“Türk Tiyatrosunda İstanbul” Kitabı Üzerine

Pinterest LinkedIn Tumblr +

Hasip Akgül

İstanbul Büyükşehir Belediyesi Yayınları İstanbul’un kültür tarihi üzerine peş peşe nitelikli kitaplar çıkarıyor. Bunlardan tiyatro tarihi ile ilgili olan “Türk Tiyatrosu’nda İstanbul”u burada tanıtmak yararlı olur düşüncesindeyim.

Tarih yazımının, büyüme, patlama, yayılma gibi isimlendirilen dönemlerde ya da tam tersine daralma, parçalanma, ray değiştirme anlarında arttığı öne sürülebilir.
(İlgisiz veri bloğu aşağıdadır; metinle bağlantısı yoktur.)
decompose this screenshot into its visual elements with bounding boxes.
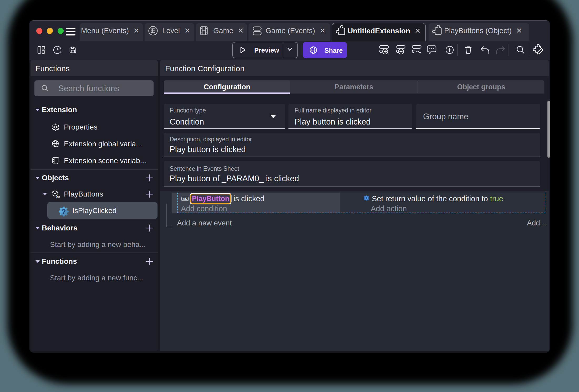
svg-text:?: ? [62,208,66,216]
svg-text:2D: 2D [56,195,60,198]
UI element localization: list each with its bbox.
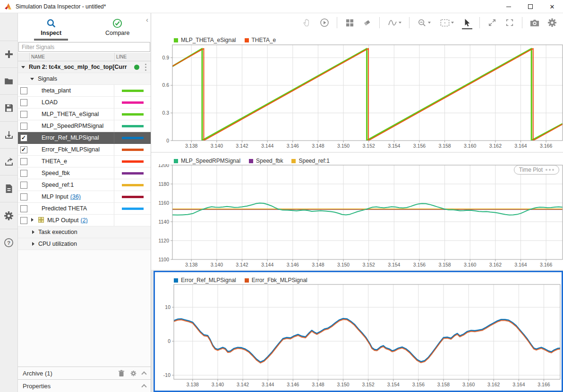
line-color-swatch[interactable] (122, 196, 144, 198)
legend-item-mlp-theta-esignal[interactable]: MLP_THETA_eSignal (174, 37, 236, 43)
signal-row-speed-fbk[interactable]: Speed_fbk (18, 167, 151, 179)
error-chart-canvas[interactable]: 3.1383.1403.1423.1443.1463.1483.1503.152… (155, 284, 562, 391)
line-color-swatch[interactable] (122, 101, 144, 104)
close-button[interactable]: ✕ (541, 0, 563, 13)
checkbox-checked[interactable]: ✓ (20, 134, 27, 142)
count-link[interactable]: (2) (80, 217, 87, 224)
pan-tool-button[interactable] (300, 16, 314, 30)
section-row-cpu-utilization[interactable]: CPU utilization (18, 238, 151, 250)
checkbox-unchecked[interactable] (20, 193, 27, 200)
theta-chart-canvas[interactable]: 3.1383.1403.1423.1443.1463.1483.1503.152… (151, 43, 563, 152)
signal-row-mlp-input[interactable]: MLP Input(36) (18, 191, 151, 203)
line-color-swatch[interactable] (122, 184, 144, 186)
signal-row-error-ref-mlpsignal[interactable]: ✓Error_Ref_MLPSignal (18, 132, 151, 144)
signal-row-speed-ref-1[interactable]: Speed_ref:1 (18, 179, 151, 191)
help-button[interactable]: ? (0, 229, 17, 256)
bus-row-mlp-output[interactable]: MLP Output(2) (18, 215, 151, 226)
filter-signals-input[interactable] (18, 42, 150, 52)
tab-inspect[interactable]: Inspect (18, 13, 85, 42)
expand-caret-icon[interactable] (30, 78, 34, 80)
zoom-out-icon (418, 18, 427, 27)
svg-text:3.150: 3.150 (337, 143, 350, 149)
new-run-button[interactable] (0, 41, 17, 67)
checkbox-unchecked[interactable] (20, 170, 27, 177)
zoom-out-button[interactable] (415, 16, 434, 30)
archive-gear-icon[interactable] (130, 370, 136, 376)
run-row[interactable]: Run 2: tc4x_soc_mlp_foc_top[Curr (18, 61, 151, 73)
subplot-theta[interactable]: MLP_THETA_eSignalTHETA_e 3.1383.1403.142… (151, 32, 563, 152)
plot-settings-button[interactable] (545, 16, 559, 30)
maximize-button[interactable] (520, 0, 541, 13)
pointer-tool-button[interactable] (460, 16, 474, 30)
checkbox-unchecked[interactable] (20, 182, 27, 189)
tab-compare[interactable]: Compare (85, 13, 151, 42)
line-color-swatch[interactable] (122, 172, 144, 175)
legend-label: Error_Ref_MLPSignal (181, 277, 236, 284)
checkbox-unchecked[interactable] (20, 87, 27, 94)
legend-item-error-fbk-mlpsignal[interactable]: Error_Fbk_MLPSignal (245, 277, 307, 284)
fullscreen-button[interactable] (503, 16, 517, 30)
import-button[interactable] (0, 121, 17, 148)
signal-row-mlp-theta-esignal[interactable]: MLP_THETA_eSignal (18, 108, 151, 120)
snapshot-button[interactable] (528, 16, 542, 30)
minimize-button[interactable] (498, 0, 520, 13)
time-plot-badge[interactable]: Time Plot (514, 165, 559, 175)
checkbox-unchecked[interactable] (20, 217, 27, 224)
signal-row-predicted-theta[interactable]: Predicted THETA (18, 203, 151, 215)
line-color-swatch[interactable] (122, 137, 144, 139)
signal-row-load[interactable]: LOAD (18, 97, 151, 108)
legend-item-speed-fbk[interactable]: Speed_fbk (249, 158, 283, 164)
replay-button[interactable] (317, 16, 332, 30)
line-color-swatch[interactable] (122, 113, 144, 116)
trash-icon[interactable] (118, 370, 125, 377)
group-row-signals[interactable]: Signals (18, 73, 151, 85)
speed-chart-canvas[interactable]: 3.1383.1403.1423.1443.1463.1483.1503.152… (151, 164, 563, 270)
line-color-swatch[interactable] (122, 149, 144, 151)
line-color-swatch[interactable] (122, 160, 144, 163)
report-button[interactable] (0, 175, 17, 202)
line-color-swatch[interactable] (122, 208, 144, 210)
subplot-error-selected[interactable]: Error_Ref_MLPSignalError_Fbk_MLPSignal 3… (154, 271, 563, 392)
save-button[interactable] (0, 94, 17, 121)
line-color-swatch[interactable] (122, 90, 144, 92)
run-menu-kebab-icon[interactable] (144, 63, 147, 71)
checkbox-unchecked[interactable] (20, 111, 27, 118)
visualization-gallery-button[interactable] (385, 16, 404, 30)
signal-row-theta-plant[interactable]: theta_plant (18, 85, 151, 97)
open-button[interactable] (0, 67, 17, 94)
fit-to-view-button[interactable] (437, 16, 457, 30)
legend-item-theta-e[interactable]: THETA_e (245, 37, 276, 43)
signal-row-theta-e[interactable]: THETA_e (18, 156, 151, 167)
expand-caret-icon[interactable] (32, 230, 34, 234)
signal-row-mlp-speedrpmsignal[interactable]: MLP_SpeedRPMSignal (18, 120, 151, 132)
checkbox-unchecked[interactable] (20, 158, 27, 165)
checkbox-unchecked[interactable] (20, 99, 27, 106)
checkbox-cell: ✓ (18, 132, 29, 143)
collapse-panel-chevron-icon[interactable]: ‹ (146, 16, 148, 23)
legend-item-speed-ref-1[interactable]: Speed_ref:1 (291, 158, 329, 164)
archive-collapse-up-icon[interactable] (141, 371, 146, 376)
signal-row-error-fbk-mlpsignal[interactable]: ✓Error_Fbk_MLPSignal (18, 144, 151, 156)
subplot-layout-button[interactable] (342, 16, 357, 30)
signal-name: MLP_SpeedRPMSignal (29, 123, 114, 129)
time-plot-badge-menu-dots-icon[interactable] (546, 169, 554, 171)
expand-caret-icon[interactable] (31, 218, 34, 222)
subplot-speed[interactable]: MLP_SpeedRPMSignalSpeed_fbkSpeed_ref:1 3… (151, 153, 563, 270)
count-link[interactable]: (36) (70, 193, 81, 200)
run-expand-caret-icon[interactable] (21, 66, 25, 68)
section-row-task-execution[interactable]: Task execution (18, 226, 151, 238)
archive-bar[interactable]: Archive (1) (18, 367, 151, 379)
export-button[interactable] (0, 148, 17, 175)
checkbox-unchecked[interactable] (20, 205, 27, 212)
clear-plots-button[interactable] (360, 16, 374, 30)
legend-item-error-ref-mlpsignal[interactable]: Error_Ref_MLPSignal (174, 277, 236, 284)
properties-collapse-up-icon[interactable] (141, 384, 146, 389)
preferences-button[interactable] (0, 202, 17, 229)
legend-item-mlp-speedrpmsignal[interactable]: MLP_SpeedRPMSignal (174, 158, 240, 164)
line-color-swatch[interactable] (122, 125, 144, 127)
checkbox-checked[interactable]: ✓ (20, 146, 27, 153)
expand-plot-button[interactable] (485, 16, 499, 30)
expand-caret-icon[interactable] (32, 242, 34, 246)
properties-bar[interactable]: Properties (18, 379, 151, 392)
checkbox-unchecked[interactable] (20, 123, 27, 130)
Tarih yazımı, her iki durumda da yeni durumu geçmişin içinde bulduğu nedenselliklerle bugün içinde açıklamaya çalışır. Tarihin bu yönüyle bugünden düne bakarak yazıldığını söyleyebiliriz.

Olaylar aslında kesintisizce başı ve sonu diye ayıramayacağımız sonsuz bir rutinle akarlar. Ama biz onları anlayabilmek için keser, sınırlar; başı sonu ortası diye süreç isimlendirmeleri içine sokar ve sonunda belli bir anlama ilişkin hale getiririz.

Aslında tarihin anlam bulmak için yaptığı ve uyguladığı bu metodu tiyatronun da olayları uzam, zaman, mekân gibi bir sahne sınırlaması ve yoğunlaşması içinde yaptığını iddia edebiliriz. Sonsuz uzay parçaları gibi akan “insan-insan” ve “insan-toplum” ilişkilerinin bir durum, bir aksiyon ve bir değişim içinde anlatma ve anlama çabası sayabileceğimiz tiyatro bu yanıyla özellikle tarihçilerin en önemli argümanları arasındadır. Bu noktada Antik Yunan’da yazılan ve oynanan oyunlara yaslanan felsefe tarihleri, uygarlık tarihleri, psikoloji tarihleri ve diğer tarih yazımlarını anımsayabiliriz. Bugün kendimizi ve dünya tarihini bu çalışmalara bakarak anlayabiliyoruz.

“Türk Tiyatrosunda İstanbul” kitabının yazımı akademisyen- yazar Bünyamin Aydemir tarafından kurgulanmış ve koordine edilmiş. 20 yazarı ve 22 makalesiyle konuya panoramik bir bakış sunma iddiasını taşıyan bir kitap. Panoramik olsa da 900 sayfalık içerik ve bunu destekleyen görselliğiyle iddialı ve bu iddiayı boşa çıkarmayan bir kapsamlılığı olduğunu söyleyebiliriz.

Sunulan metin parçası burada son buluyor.